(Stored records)
-- Opening Marker --

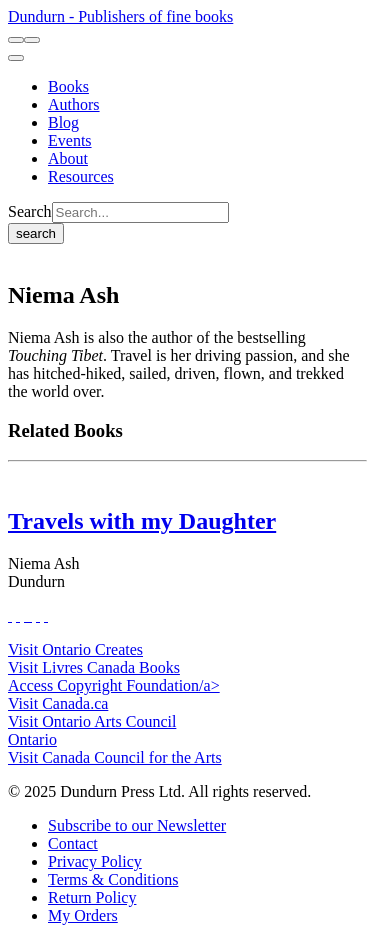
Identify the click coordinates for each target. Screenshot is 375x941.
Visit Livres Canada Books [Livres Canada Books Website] (94, 667)
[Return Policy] (92, 897)
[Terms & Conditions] (113, 879)
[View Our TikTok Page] (26, 615)
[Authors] (74, 104)
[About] (68, 158)
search (36, 233)
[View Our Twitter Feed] (18, 615)
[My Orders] (83, 915)
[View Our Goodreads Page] (46, 615)
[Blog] (63, 122)
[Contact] (73, 843)
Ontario (32, 739)
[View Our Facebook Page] (10, 615)
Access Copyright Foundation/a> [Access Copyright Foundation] (114, 685)
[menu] (16, 58)
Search (30, 211)
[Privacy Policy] (95, 861)
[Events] (70, 140)
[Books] (68, 86)
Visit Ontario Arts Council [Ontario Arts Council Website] (92, 721)
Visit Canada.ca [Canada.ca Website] (58, 703)
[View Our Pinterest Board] (38, 615)
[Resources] (81, 176)
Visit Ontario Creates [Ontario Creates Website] (75, 649)
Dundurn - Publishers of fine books (120, 16)
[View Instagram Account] (30, 615)
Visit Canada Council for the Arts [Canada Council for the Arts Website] (115, 757)
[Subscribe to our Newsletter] (137, 825)
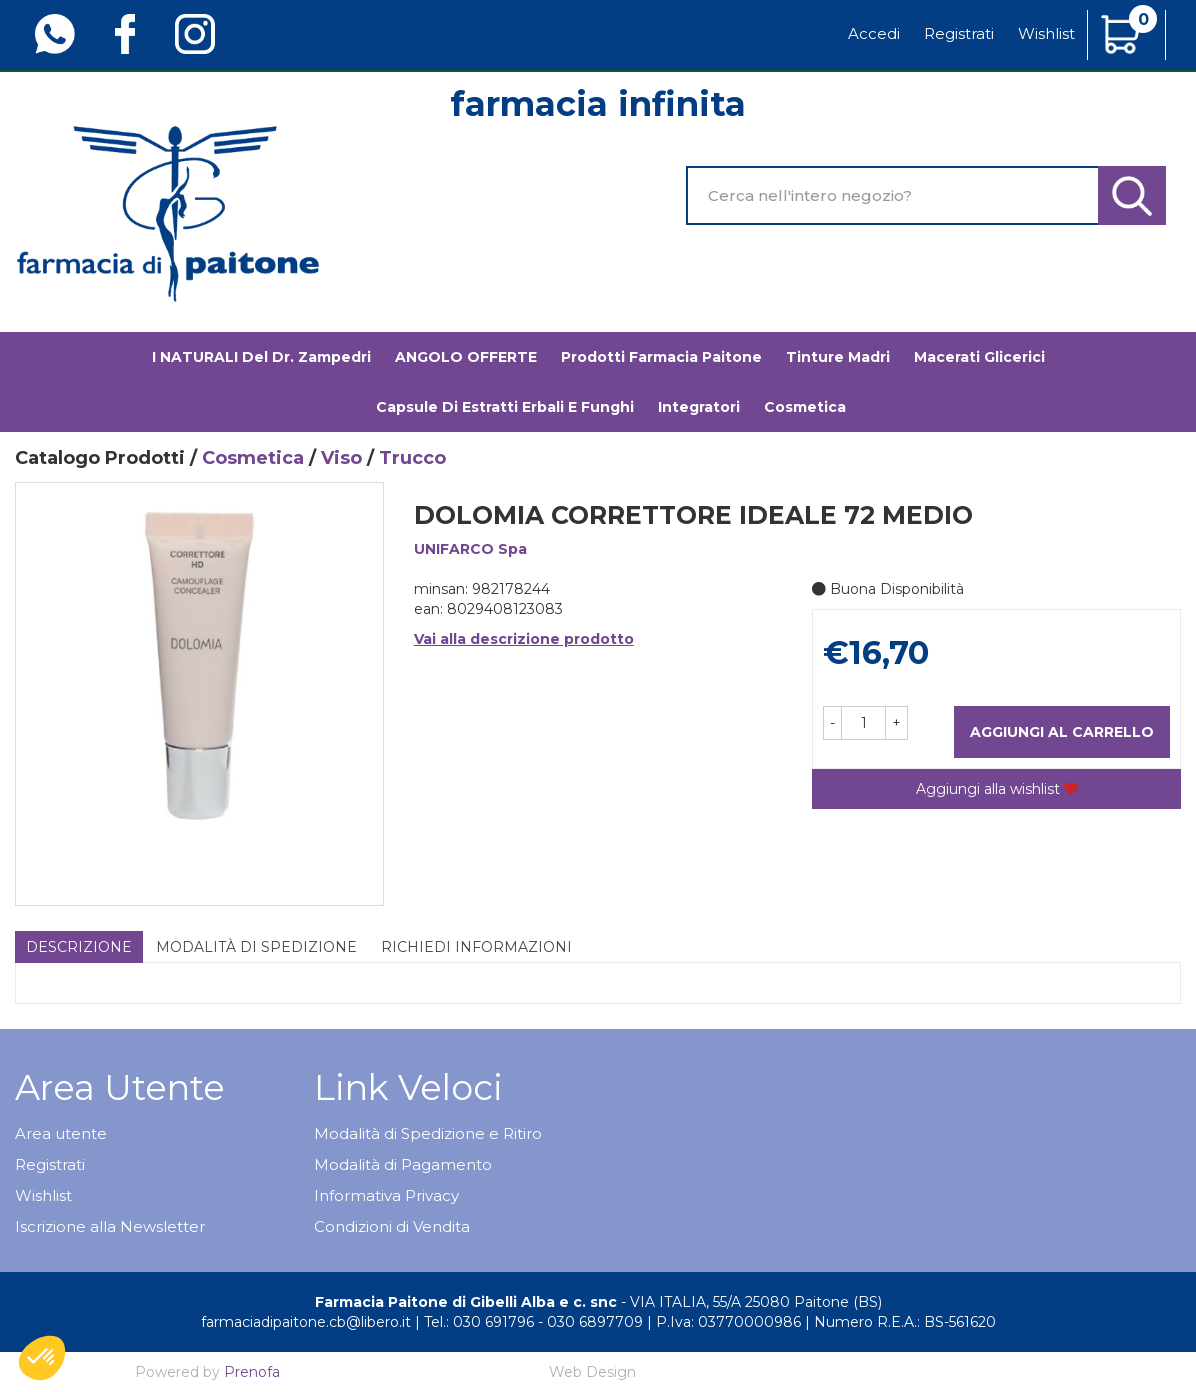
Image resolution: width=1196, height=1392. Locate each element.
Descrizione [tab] (79, 947)
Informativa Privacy (386, 1195)
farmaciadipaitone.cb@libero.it (306, 1322)
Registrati (959, 33)
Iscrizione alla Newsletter (110, 1226)
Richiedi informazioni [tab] (476, 947)
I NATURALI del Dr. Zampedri (261, 357)
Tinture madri (838, 357)
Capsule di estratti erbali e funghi (505, 407)
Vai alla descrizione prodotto (524, 639)
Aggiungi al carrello (1062, 732)
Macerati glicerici (979, 357)
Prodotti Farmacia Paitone (661, 357)
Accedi (874, 33)
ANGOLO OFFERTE (466, 357)
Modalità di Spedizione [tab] (256, 947)
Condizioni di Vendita (392, 1226)
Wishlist (1046, 33)
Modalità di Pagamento (403, 1164)
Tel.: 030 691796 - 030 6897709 (533, 1322)
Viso (341, 458)
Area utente (61, 1133)
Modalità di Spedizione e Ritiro (428, 1133)
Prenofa (252, 1372)
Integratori (699, 407)
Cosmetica (805, 407)
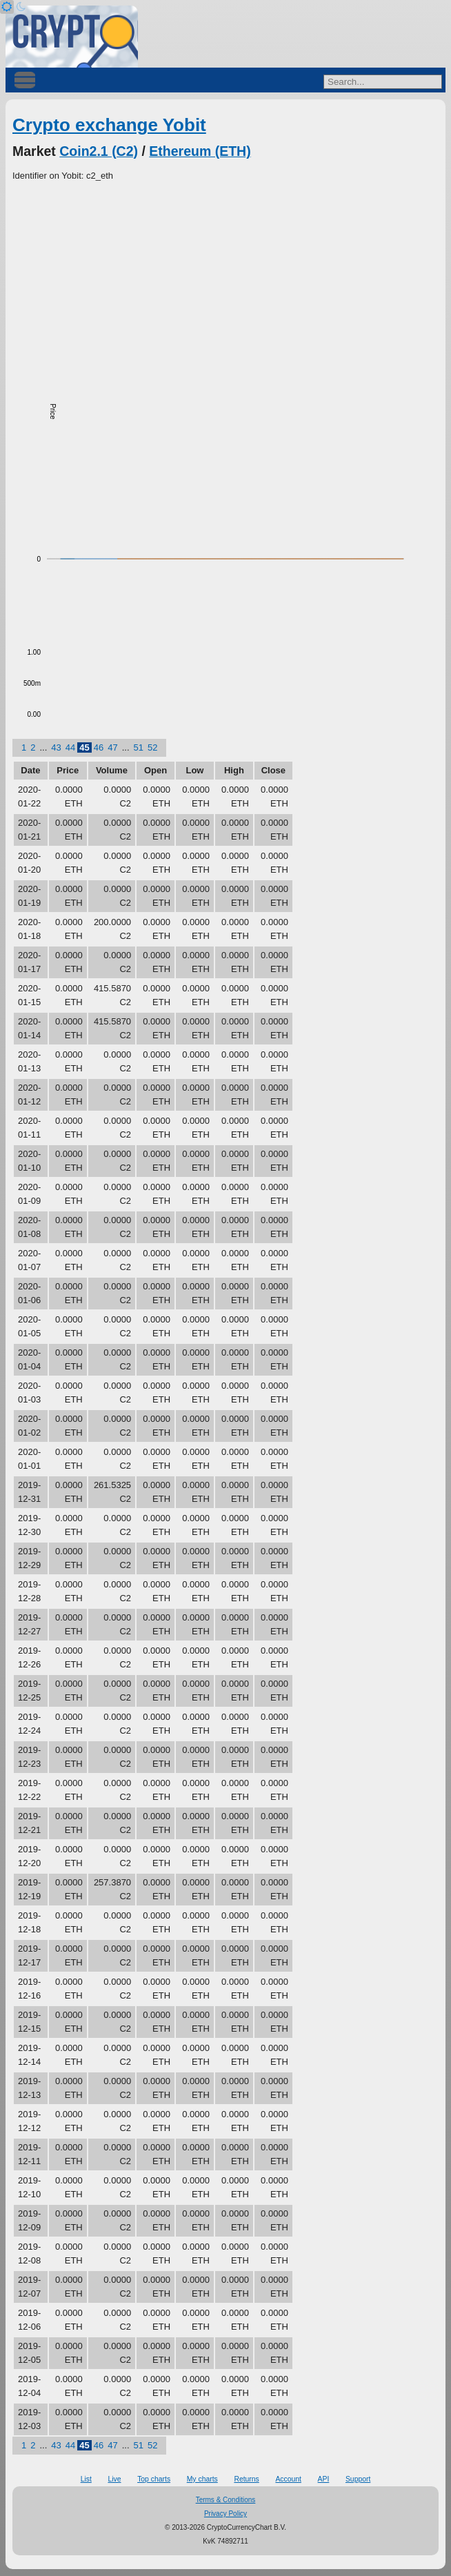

-- Closing Marker --

Write down exactly what the lines above say, from the line holding "[Events] (70, 140)" through the line holding "Tel.: 030 691796 - 030 6897709 (533, 1322)", and nothing more. Do not copy the pictures.

[Events] (70, 140)
[Books] (68, 86)
Visit Ontario Arts Council [Ontario Arts Council Website] (92, 721)
Visit Canada.ca [Canada.ca Website] (58, 703)
[View Our Pinterest Board] (38, 615)
[Resources] (81, 176)
Visit Ontario Creates [Ontario Creates Website] (75, 649)
Dundurn - Publishers of fine books (120, 16)
[View Instagram Account] (30, 615)
Visit Canada Council for the Arts [Canada Council for the Arts Website] (115, 757)
[Subscribe to our Newsletter] (137, 825)
Image resolution: width=1196, height=1392. Locate each element.
Descrizione [tab] (79, 947)
Informativa Privacy (386, 1195)
farmaciadipaitone.cb@libero.it (306, 1322)
Registrati (959, 33)
Iscrizione alla Newsletter (110, 1226)
Richiedi informazioni [tab] (476, 947)
I NATURALI del Dr. Zampedri (261, 357)
Tinture madri (838, 357)
Capsule di estratti erbali e funghi (505, 407)
Vai alla descrizione prodotto (524, 639)
Aggiungi al carrello (1062, 732)
Macerati glicerici (979, 357)
Prodotti Farmacia Paitone (661, 357)
Accedi (874, 33)
ANGOLO OFFERTE (466, 357)
Modalità di Spedizione [tab] (256, 947)
Condizioni di Vendita (392, 1226)
Wishlist (1046, 33)
Modalità di Pagamento (403, 1164)
Tel.: 030 691796 - 030 6897709 (533, 1322)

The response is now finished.